Выбрать главу

Преподобный Варсонофий на одной из бесед говорил, что бывали случаи, когда некоторые сходили с ума от неправильной молитвы, и объяснял, что это случалось по причине их самочинства и отсутствия у них благословения. В молитве же надо «считать себя стоящим ниже всех и стремиться получить от Господа те дары, которые несомненно несет с собой ­Иисусова молитва, — это покаянное чувство, терпе­ние и смирение»334.

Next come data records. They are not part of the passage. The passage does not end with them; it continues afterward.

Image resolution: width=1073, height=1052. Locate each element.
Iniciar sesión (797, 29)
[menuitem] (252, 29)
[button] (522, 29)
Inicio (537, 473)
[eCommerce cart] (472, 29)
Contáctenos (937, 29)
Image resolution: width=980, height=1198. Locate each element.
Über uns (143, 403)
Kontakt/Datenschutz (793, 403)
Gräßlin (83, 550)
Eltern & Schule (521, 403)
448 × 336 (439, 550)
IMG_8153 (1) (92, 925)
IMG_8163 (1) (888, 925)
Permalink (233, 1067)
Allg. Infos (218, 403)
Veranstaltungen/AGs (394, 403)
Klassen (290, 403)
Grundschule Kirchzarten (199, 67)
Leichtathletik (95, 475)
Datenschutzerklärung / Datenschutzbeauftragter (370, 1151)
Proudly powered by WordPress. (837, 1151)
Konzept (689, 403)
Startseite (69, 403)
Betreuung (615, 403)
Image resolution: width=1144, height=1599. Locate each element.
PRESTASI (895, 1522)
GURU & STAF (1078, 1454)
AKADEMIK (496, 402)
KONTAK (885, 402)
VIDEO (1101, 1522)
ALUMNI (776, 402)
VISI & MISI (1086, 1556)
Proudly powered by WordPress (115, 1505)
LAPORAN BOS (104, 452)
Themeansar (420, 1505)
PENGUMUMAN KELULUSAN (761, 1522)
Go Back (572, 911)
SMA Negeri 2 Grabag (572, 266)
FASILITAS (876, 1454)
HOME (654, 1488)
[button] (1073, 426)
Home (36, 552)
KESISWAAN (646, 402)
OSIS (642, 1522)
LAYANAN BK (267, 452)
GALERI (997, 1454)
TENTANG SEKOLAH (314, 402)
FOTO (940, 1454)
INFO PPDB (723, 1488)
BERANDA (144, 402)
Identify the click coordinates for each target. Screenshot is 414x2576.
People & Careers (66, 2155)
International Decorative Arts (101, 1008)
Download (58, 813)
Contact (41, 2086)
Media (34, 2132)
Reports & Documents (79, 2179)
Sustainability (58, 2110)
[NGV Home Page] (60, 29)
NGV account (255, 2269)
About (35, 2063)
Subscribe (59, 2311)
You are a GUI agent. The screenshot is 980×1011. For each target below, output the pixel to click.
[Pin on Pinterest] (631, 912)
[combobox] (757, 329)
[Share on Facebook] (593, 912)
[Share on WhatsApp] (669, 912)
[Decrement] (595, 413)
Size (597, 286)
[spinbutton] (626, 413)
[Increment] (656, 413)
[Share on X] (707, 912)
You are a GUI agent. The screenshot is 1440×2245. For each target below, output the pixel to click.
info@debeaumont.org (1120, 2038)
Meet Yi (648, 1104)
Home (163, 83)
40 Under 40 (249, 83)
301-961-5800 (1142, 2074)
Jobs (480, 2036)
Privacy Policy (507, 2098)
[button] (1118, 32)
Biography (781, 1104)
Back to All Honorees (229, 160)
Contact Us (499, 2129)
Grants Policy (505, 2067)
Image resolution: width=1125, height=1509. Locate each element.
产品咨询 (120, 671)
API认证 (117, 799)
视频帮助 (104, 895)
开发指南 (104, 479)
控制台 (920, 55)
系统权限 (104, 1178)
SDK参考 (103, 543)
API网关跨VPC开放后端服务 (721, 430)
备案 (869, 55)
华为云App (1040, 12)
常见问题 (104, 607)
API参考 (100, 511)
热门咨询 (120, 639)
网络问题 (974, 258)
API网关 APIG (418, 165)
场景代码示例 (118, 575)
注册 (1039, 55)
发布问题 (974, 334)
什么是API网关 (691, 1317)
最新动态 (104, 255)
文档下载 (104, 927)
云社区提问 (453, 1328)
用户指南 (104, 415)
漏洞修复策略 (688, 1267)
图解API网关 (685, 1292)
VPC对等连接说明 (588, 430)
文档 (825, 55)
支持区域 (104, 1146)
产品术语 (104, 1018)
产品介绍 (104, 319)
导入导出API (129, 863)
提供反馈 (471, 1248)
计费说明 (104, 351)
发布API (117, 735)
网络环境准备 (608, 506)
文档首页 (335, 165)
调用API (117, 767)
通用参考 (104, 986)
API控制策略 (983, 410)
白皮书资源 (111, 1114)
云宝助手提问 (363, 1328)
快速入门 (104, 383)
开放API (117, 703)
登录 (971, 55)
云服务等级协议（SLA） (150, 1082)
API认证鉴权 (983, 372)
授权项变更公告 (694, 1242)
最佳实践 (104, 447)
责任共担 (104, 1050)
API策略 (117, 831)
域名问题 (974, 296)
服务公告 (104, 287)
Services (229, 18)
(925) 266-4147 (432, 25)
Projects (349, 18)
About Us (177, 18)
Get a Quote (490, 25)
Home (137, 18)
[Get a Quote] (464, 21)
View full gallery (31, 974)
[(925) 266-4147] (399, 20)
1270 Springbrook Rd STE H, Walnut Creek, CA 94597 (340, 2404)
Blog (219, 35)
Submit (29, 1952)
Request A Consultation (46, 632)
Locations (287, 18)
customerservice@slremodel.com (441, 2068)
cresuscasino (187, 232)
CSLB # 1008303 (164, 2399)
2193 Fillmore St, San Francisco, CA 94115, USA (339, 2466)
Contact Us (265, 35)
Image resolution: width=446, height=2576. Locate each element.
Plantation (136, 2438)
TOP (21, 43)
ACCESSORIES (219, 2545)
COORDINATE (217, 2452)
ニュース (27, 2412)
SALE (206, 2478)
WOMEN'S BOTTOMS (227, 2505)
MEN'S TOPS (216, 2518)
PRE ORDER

Преподобный Никон отмечал, что «единственное правильное настроение при молитве Иисусовой — это покаяние и сокрушение о грехах, чуждое всякого осуждения и внимания к жизни других людей»335.

Замечательный случай находим в житии самого старца Амвросия. Одна из его чад, долгое время находившаяся в окормлении у старца, в числе прочего вспоминает случай, как однажды проявила хладность и небрежность к исповеди. Дело было в хибарке старца, и в ответ на ее невразумительное покаяние преподобный встал с постели и оказался на середине келлии. «Я невольно на коленях повернулась за ним, — рассказывает она. — Старец выпрямился во весь свой рост, поднял головку и воздел руки свои кверху как бы в мо­литвенном положении. Мне представилось в это время, что стопы его отделились от пола. Я смотрела на освещенную его головку и на личико. Помню, что потолка в келлии как будто не было, — он разошелся, а головка старца как бы ушла вверх. Это мне ясно представлялось. Через минуту батюшка наклонился надо мной, изумленной виденным, и, перекрестив меня, сказал следующие слова: “Помни, вот до чего может довести покаяние. Ступай!”»336.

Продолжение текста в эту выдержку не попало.